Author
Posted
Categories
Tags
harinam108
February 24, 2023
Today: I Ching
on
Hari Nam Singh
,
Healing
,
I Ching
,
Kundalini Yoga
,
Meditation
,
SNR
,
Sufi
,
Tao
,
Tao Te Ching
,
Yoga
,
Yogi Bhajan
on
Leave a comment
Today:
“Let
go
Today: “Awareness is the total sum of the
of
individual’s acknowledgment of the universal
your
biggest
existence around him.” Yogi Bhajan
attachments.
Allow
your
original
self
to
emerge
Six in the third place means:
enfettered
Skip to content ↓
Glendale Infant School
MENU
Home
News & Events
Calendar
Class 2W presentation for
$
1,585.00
============================================================
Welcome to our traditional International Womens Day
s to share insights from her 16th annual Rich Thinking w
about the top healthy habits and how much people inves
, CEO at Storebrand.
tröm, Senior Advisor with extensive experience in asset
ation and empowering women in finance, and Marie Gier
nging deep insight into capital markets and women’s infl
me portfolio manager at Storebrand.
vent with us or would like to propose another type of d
============================================================
## Task directions:
For every line in the listing above that mentions the word "Storebrand", make a copy.

## Final answer:
, CEO at Storebrand.
me portfolio manager at Storebrand.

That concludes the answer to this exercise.